◆ Task brief ◆
For every line below, output the text exactly and leave out images.

(Extracted page text data)
• • • • • • •

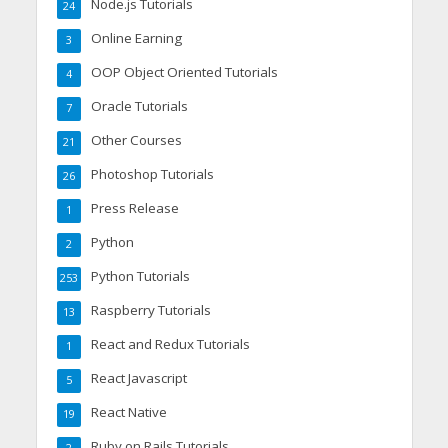
Node.js Tutorials
24
Online Earning
3
OOP Object Oriented Tutorials
4
Oracle Tutorials
7
Other Courses
21
Photoshop Tutorials
26
Press Release
1
Python
2
Python Tutorials
253
Raspberry Tutorials
13
React and Redux Tutorials
1
React Javascript
5
React Native
19
Ruby on Rails Tutorials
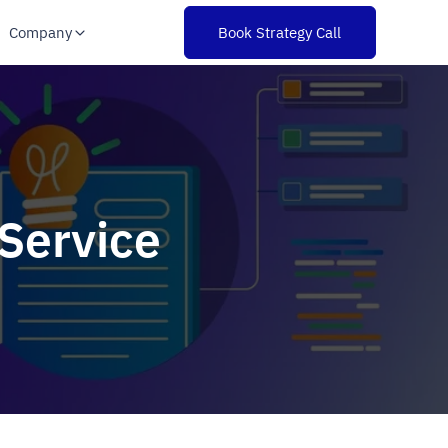
Company
Book Strategy Call
Service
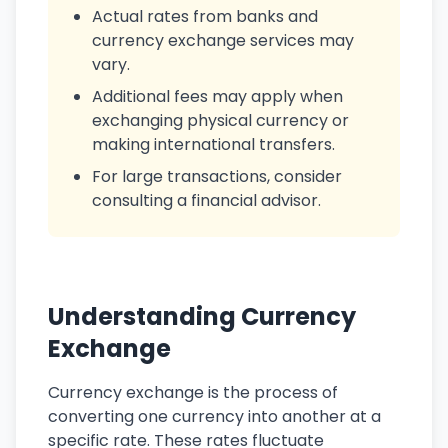
Actual rates from banks and
currency exchange services may
vary.
Additional fees may apply when
exchanging physical currency or
making international transfers.
For large transactions, consider
consulting a financial advisor.
Understanding Currency
Exchange
Currency exchange is the process of
converting one currency into another at a
specific rate. These rates fluctuate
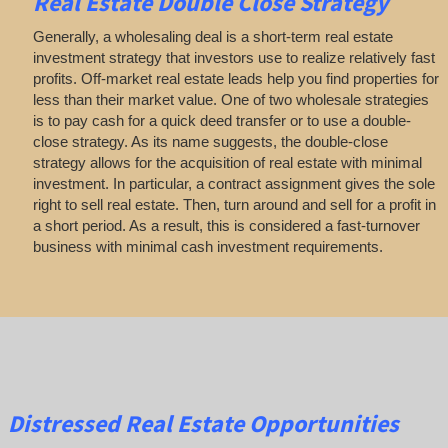
Real Estate
Double Close Strategy
Generally, a wholesaling deal is a short-term real estate
investment strategy that investors use to realize relatively fast
profits. Off-market real estate leads help you find properties for
less than their market value. One of two wholesale strategies
is to pay cash for a quick deed transfer or to use a double-
close strategy. As its name suggests, the double-close
strategy allows for the acquisition of real estate with minimal
investment. In particular, a contract assignment gives the sole
right to sell real estate. Then, turn around and sell for a profit in
a short period. As a result, this is considered a fast-turnover
business with minimal cash investment requirements.
Distressed Real Estate Opportunities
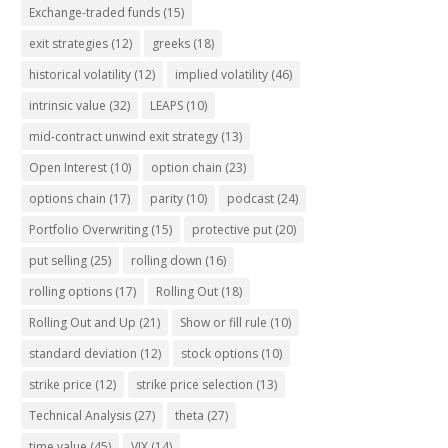
Exchange-traded funds
(15)
exit strategies
(12)
greeks
(18)
historical volatility
(12)
implied volatility
(46)
intrinsic value
(32)
LEAPS
(10)
mid-contract unwind exit strategy
(13)
Open Interest
(10)
option chain
(23)
options chain
(17)
parity
(10)
podcast
(24)
Portfolio Overwriting
(15)
protective put
(20)
put selling
(25)
rolling down
(16)
rolling options
(17)
Rolling Out
(18)
Rolling Out and Up
(21)
Show or fill rule
(10)
standard deviation
(12)
stock options
(10)
strike price
(12)
strike price selection
(13)
Technical Analysis
(27)
theta
(27)
time value
(45)
VIX
(14)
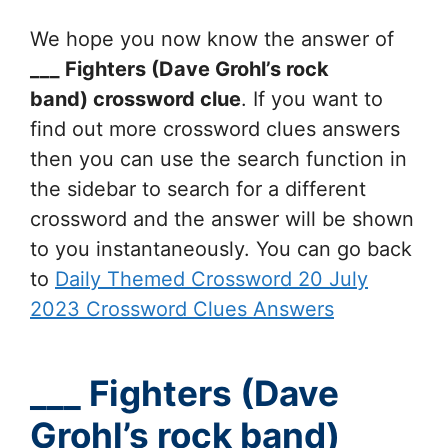
We hope you now know the answer of
___ Fighters (Dave Grohl’s rock
band)
crossword clue
. If you want to
find out more crossword clues answers
then you can use the search function in
the sidebar to search for a different
crossword and the answer will be shown
to you instantaneously. You can go back
to
Daily Themed Crossword 20 July
2023 Crossword Clues Answers
___ Fighters (Dave
Grohl’s rock band)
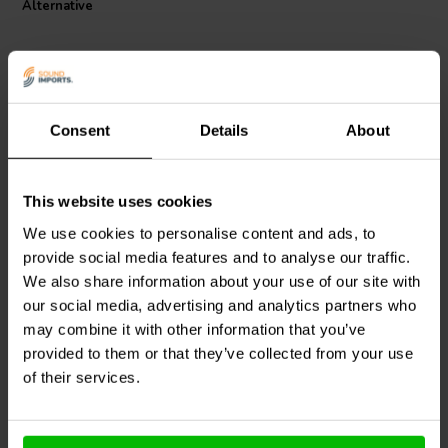
Alternative
maintains a low annual shift, ensuring your audio system delivers
pristine sound quality for years to come. For audiophiles looking for
a reliable, high-performance resistor at an affordable price, the
Jantzen Audio 002-0493 MOX resistor is an excellent choice.
Consent
Details
About
This website uses cookies
Intertechnik
MOX10/8.2 |
Jantzen Audio
002-0559 |
8,20 Ω | 10 W | 2%
1,0 Ω | 5 W | 5%
We use cookies to personalise content and ads, to
provide social media features and to analyse our traffic.
We also share information about your use of our site with
4
3
klantbeoordelingen
klantbeoordelingen
our social media, advertising and analytics partners who
10 Disponibile
6 Disponibile
may combine it with other information that you’ve
provided to them or that they’ve collected from your use
of their services.
Confronta
Confronta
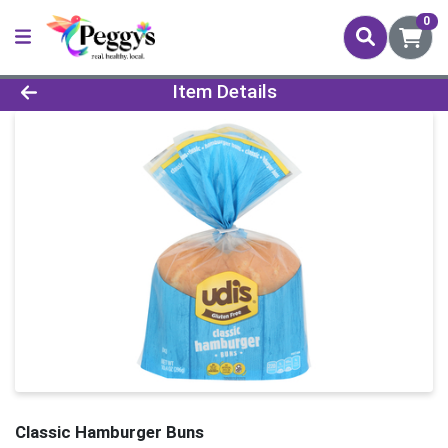
0
Product Details Page
Item Details
Classic Hamburger Buns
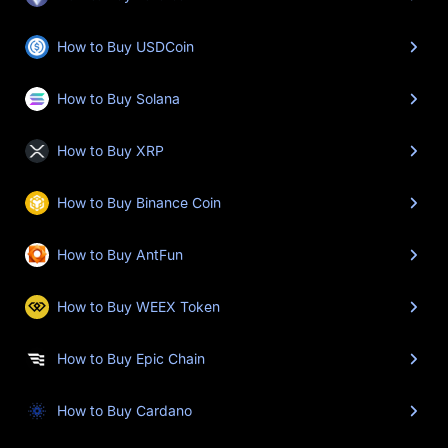
How to Buy USDCoin
How to Buy Solana
How to Buy XRP
How to Buy Binance Coin
How to Buy AntFun
How to Buy WEEX Token
How to Buy Epic Chain
How to Buy Cardano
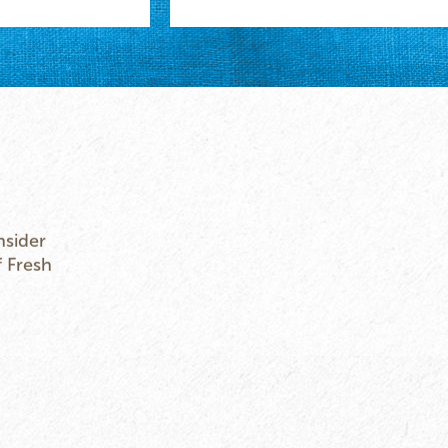
nsider
f Fresh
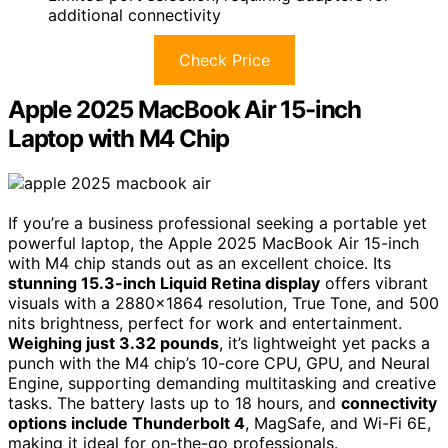
additional connectivity
Check Price
Apple 2025 MacBook Air 15-inch
Laptop with M4 Chip
If you’re a business professional seeking a portable yet
powerful laptop, the Apple 2025 MacBook Air 15-inch
with M4 chip stands out as an excellent choice. Its
stunning 15.3-inch Liquid Retina display
offers vibrant
visuals with a 2880×1864 resolution, True Tone, and 500
nits brightness, perfect for work and entertainment.
Weighing just 3.32 pounds
, it’s lightweight yet packs a
punch with the M4 chip’s 10-core CPU, GPU, and Neural
Engine, supporting demanding multitasking and creative
tasks. The battery lasts up to 18 hours, and
connectivity
options include Thunderbolt 4
, MagSafe, and Wi-Fi 6E,
making it ideal for on-the-go professionals.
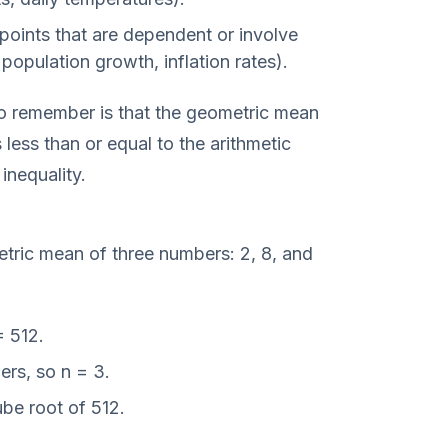
points that are dependent or involve
population growth, inflation rates).
to remember is that the geometric mean
less than or equal to the arithmetic
nequality.
tric mean of three numbers: 2, 8, and
 512.
rs, so n = 3.
be root of 512.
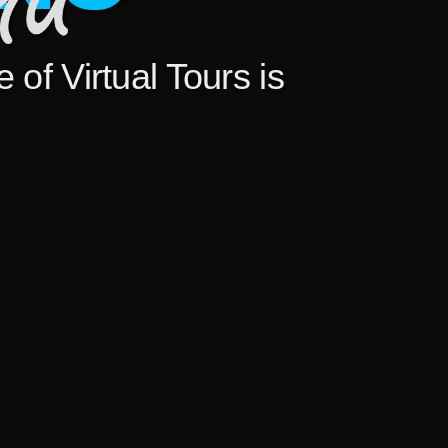
 of Virtual Tours is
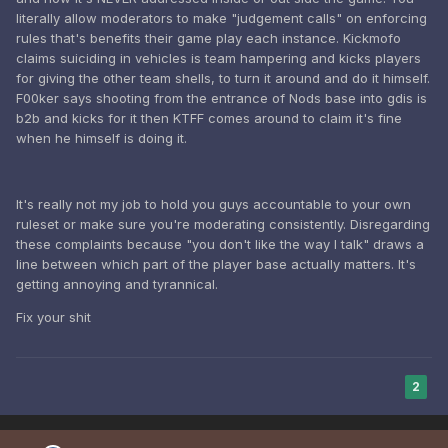
literally allow moderators to make "judgement calls" on enforcing
rules that's benefits their game play each instance. Kickmofo
claims suiciding in vehicles is team hampering and kicks players
for giving the other team shells, to turn it around and do it himself.
F00ker says shooting from the entrance of Nods base into gdis is
b2b and kicks for it then KTFF comes around to claim it's fine
when he himself is doing it.
It's really not my job to hold you guys accountable to your own
ruleset or make sure you're moderating consistently. Disregarding
these complaints because "you don't like the way I talk" draws a
line between which part of the player base actually matters. It's
getting annoying and tyrannical.
Fix your shit
2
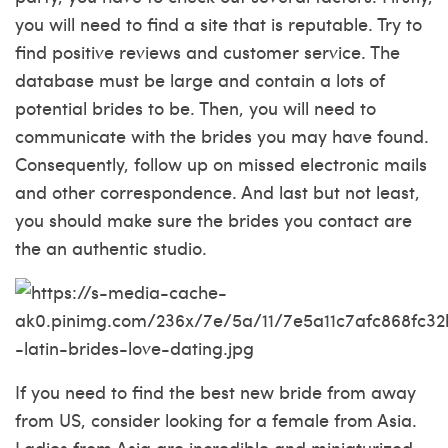
you will need to find a site that is reputable. Try to
find positive reviews and customer service. The
database must be large and contain a lots of
potential brides to be. Then, you will need to
communicate with the brides you may have found.
Consequently, follow up on missed electronic mails
and other correspondence. And last but not least,
you should make sure the brides you contact are
the an authentic studio.
If you need to find the best new bride from away
from US, consider looking for a female from Asia.
Ladies from Asia are incredible and miniaturized.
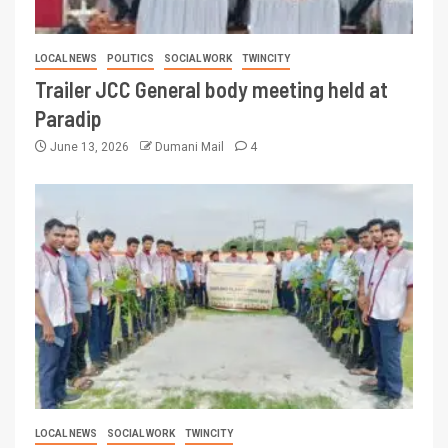
LOCAL NEWS
POLITICS
SOCIAL WORK
TWINCITY
Trailer JCC General body meeting held at
Paradip
June 13, 2026
Dumani Mail
4
LOCAL NEWS
SOCIAL WORK
TWINCITY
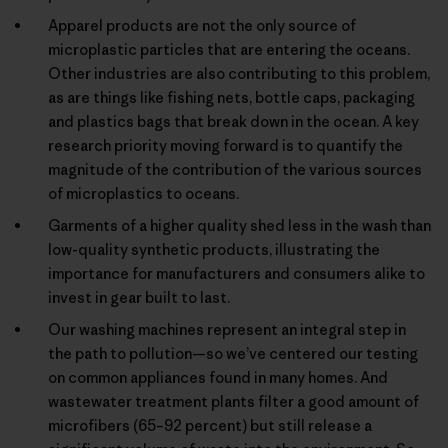
Apparel products are not the only source of
microplastic particles that are entering the oceans.
Other industries are also contributing to this problem,
as are things like fishing nets, bottle caps, packaging
and plastics bags that break down in the ocean. A key
research priority moving forward is to quantify the
magnitude of the contribution of the various sources
of microplastics to oceans.
Garments of a higher quality shed less in the wash than
low-quality synthetic products, illustrating the
importance for manufacturers and consumers alike to
invest in gear built to last.
Our washing machines represent an integral step in
the path to pollution—so we’ve centered our testing
on common appliances found in many homes. And
wastewater treatment plants filter a good amount of
microfibers (65–92 percent) but still release a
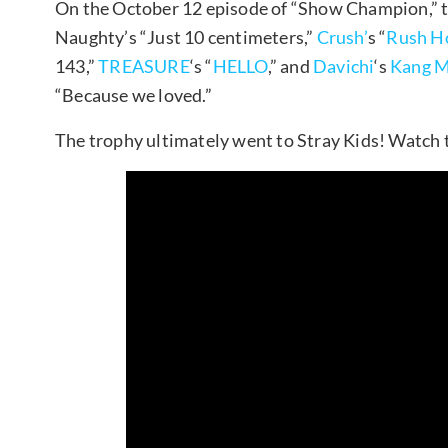
On the October 12 episode of “Show Champion,” th
Naughty’s “Just 10 centimeters,”
Crush’
s “
Rush H
143,”
TREASURE
‘s “
HELLO
,” and
Davichi
‘s
Kang M
“Because we loved.”
The trophy ultimately went to Stray Kids! Watch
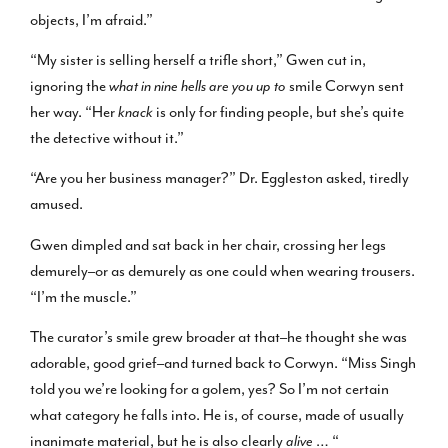
objects, I’m afraid.”
“My sister is selling herself a trifle short,” Gwen cut in,
ignoring the
what in nine hells are you up to
smile Corwyn sent
her way. “Her
knack
is only for finding people, but she’s quite
the detective without it.”
“Are you her business manager?” Dr. Eggleston asked, tiredly
amused.
Gwen dimpled and sat back in her chair, crossing her legs
demurely–or as demurely as one could when wearing trousers.
“I’m the muscle.”
The curator’s smile grew broader at that–he thought she was
adorable, good grief–and turned back to Corwyn. “Miss Singh
told you we’re looking for a golem, yes? So I’m not certain
what category he falls into. He is, of course, made of usually
inanimate material, but he is also clearly
alive
… “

• • • • • • •

◆ Response for this exercise ◆
Node.js Tutorials
24
Online Earning
3
OOP Object Oriented Tutorials
4
Oracle Tutorials
7
Other Courses
21
Photoshop Tutorials
26
Press Release
1
Python
2
Python Tutorials
253
Raspberry Tutorials
13
React and Redux Tutorials
1
React Javascript
5
React Native
19
Ruby on Rails Tutorials
Company
Book Strategy Call
Service
Actual rates from banks and
currency exchange services may
vary.
Additional fees may apply when
exchanging physical currency or
making international transfers.
For large transactions, consider
consulting a financial advisor.
Understanding Currency
Exchange
Currency exchange is the process of
converting one currency into another at a
specific rate. These rates fluctuate
Real Estate
Double Close Strategy
Generally, a wholesaling deal is a short-term real estate
investment strategy that investors use to realize relatively fast
profits. Off-market real estate leads help you find properties for
less than their market value. One of two wholesale strategies
is to pay cash for a quick deed transfer or to use a double-
close strategy. As its name suggests, the double-close
strategy allows for the acquisition of real estate with minimal
investment. In particular, a contract assignment gives the sole
right to sell real estate. Then, turn around and sell for a profit in
a short period. As a result, this is considered a fast-turnover
business with minimal cash investment requirements.
Distressed Real Estate Opportunities
Exchange-traded funds
(15)
exit strategies
(12)
greeks
(18)
historical volatility
(12)
implied volatility
(46)
intrinsic value
(32)
LEAPS
(10)
mid-contract unwind exit strategy
(13)
Open Interest
(10)
option chain
(23)
options chain
(17)
parity
(10)
podcast
(24)
Portfolio Overwriting
(15)
protective put
(20)
put selling
(25)
rolling down
(16)
rolling options
(17)
Rolling Out
(18)
Rolling Out and Up
(21)
Show or fill rule
(10)
standard deviation
(12)
stock options
(10)
strike price
(12)
strike price selection
(13)
Technical Analysis
(27)
theta
(27)
time value
(45)
VIX
(14)
We hope you now know the answer of
___ Fighters (Dave Grohl’s rock
band)
crossword clue
. If you want to
find out more crossword clues answers
then you can use the search function in
the sidebar to search for a different
crossword and the answer will be shown
to you instantaneously. You can go back
to
Daily Themed Crossword 20 July
2023 Crossword Clues Answers
___ Fighters (Dave
Grohl’s rock band)
Alternative
maintains a low annual shift, ensuring your audio system delivers
pristine sound quality for years to come. For audiophiles looking for
a reliable, high-performance resistor at an affordable price, the
Jantzen Audio 002-0493 MOX resistor is an excellent choice.
Consent
Details
About
This website uses cookies
Intertechnik
MOX10/8.2 |
Jantzen Audio
002-0559 |
8,20 Ω | 10 W | 2%
1,0 Ω | 5 W | 5%
We use cookies to personalise content and ads, to
provide social media features and to analyse our traffic.
We also share information about your use of our site with
4
3
klantbeoordelingen
klantbeoordelingen
our social media, advertising and analytics partners who
10 Disponibile
6 Disponibile
may combine it with other information that you’ve
provided to them or that they’ve collected from your use
of their services.
Confronta
Confronta
0
Product Details Page
Item Details
Classic Hamburger Buns
How to Buy USDCoin
How to Buy Solana
How to Buy XRP
How to Buy Binance Coin
How to Buy AntFun
How to Buy WEEX Token
How to Buy Epic Chain
How to Buy Cardano
nsider
f Fresh
additional connectivity
Check Price
Apple 2025 MacBook Air 15-inch
Laptop with M4 Chip
If you’re a business professional seeking a portable yet
powerful laptop, the Apple 2025 MacBook Air 15-inch
with M4 chip stands out as an excellent choice. Its
stunning 15.3-inch Liquid Retina display
offers vibrant
visuals with a 2880×1864 resolution, True Tone, and 500
nits brightness, perfect for work and entertainment.
Weighing just 3.32 pounds
, it’s lightweight yet packs a
punch with the M4 chip’s 10-core CPU, GPU, and Neural
Engine, supporting demanding multitasking and creative
tasks. The battery lasts up to 18 hours, and
connectivity
options include Thunderbolt 4
, MagSafe, and Wi-Fi 6E,
making it ideal for on-the-go professionals.
points that are dependent or involve
population growth, inflation rates).
to remember is that the geometric mean
less than or equal to the arithmetic
nequality.
tric mean of three numbers: 2, 8, and
 512.
rs, so n = 3.
be root of 512.
 of Virtual Tours is
literally allow moderators to make "judgement calls" on enforcing
rules that's benefits their game play each instance. Kickmofo
claims suiciding in vehicles is team hampering and kicks players
for giving the other team shells, to turn it around and do it himself.
F00ker says shooting from the entrance of Nods base into gdis is
b2b and kicks for it then KTFF comes around to claim it's fine
when he himself is doing it.
It's really not my job to hold you guys accountable to your own
ruleset or make sure you're moderating consistently. Disregarding
these complaints because "you don't like the way I talk" draws a
line between which part of the player base actually matters. It's
getting annoying and tyrannical.
Fix your shit
2
you will need to find a site that is reputable. Try to
find positive reviews and customer service. The
database must be large and contain a lots of
potential brides to be. Then, you will need to
communicate with the brides you may have found.
Consequently, follow up on missed electronic mails
and other correspondence. And last but not least,
you should make sure the brides you contact are
the an authentic studio.
If you need to find the best new bride from away
from US, consider looking for a female from Asia.
Ladies from Asia are incredible and miniaturized.
LOCAL NEWS
POLITICS
SOCIAL WORK
TWINCITY
Trailer JCC General body meeting held at
Paradip
June 13, 2026
Dumani Mail
4
LOCAL NEWS
SOCIAL WORK
TWINCITY
Apparel products are not the only source of
microplastic particles that are entering the oceans.
Other industries are also contributing to this problem,
as are things like fishing nets, bottle caps, packaging
and plastics bags that break down in the ocean. A key
research priority moving forward is to quantify the
magnitude of the contribution of the various sources
of microplastics to oceans.
Garments of a higher quality shed less in the wash than
low-quality synthetic products, illustrating the
importance for manufacturers and consumers alike to
invest in gear built to last.
Our washing machines represent an integral step in
the path to pollution—so we’ve centered our testing
on common appliances found in many homes. And
wastewater treatment plants filter a good amount of
microfibers (65–92 percent) but still release a
On the October 12 episode of “Show Champion,” th
Naughty’s “Just 10 centimeters,”
Crush’
s “
Rush H
143,”
TREASURE
‘s “
HELLO
,” and
Davichi
‘s
Kang M
“Because we loved.”
The trophy ultimately went to Stray Kids! Watch
objects, I’m afraid.”
“My sister is selling herself a trifle short,” Gwen cut in,
ignoring the
what in nine hells are you up to
smile Corwyn sent
her way. “Her
knack
is only for finding people, but she’s quite
the detective without it.”
“Are you her business manager?” Dr. Eggleston asked, tiredly
amused.
Gwen dimpled and sat back in her chair, crossing her legs
demurely–or as demurely as one could when wearing trousers.
“I’m the muscle.”
The curator’s smile grew broader at that–he thought she was
adorable, good grief–and turned back to Corwyn. “Miss Singh
told you we’re looking for a golem, yes? So I’m not certain
what category he falls into. He is, of course, made of usually
inanimate material, but he is also clearly
alive
… “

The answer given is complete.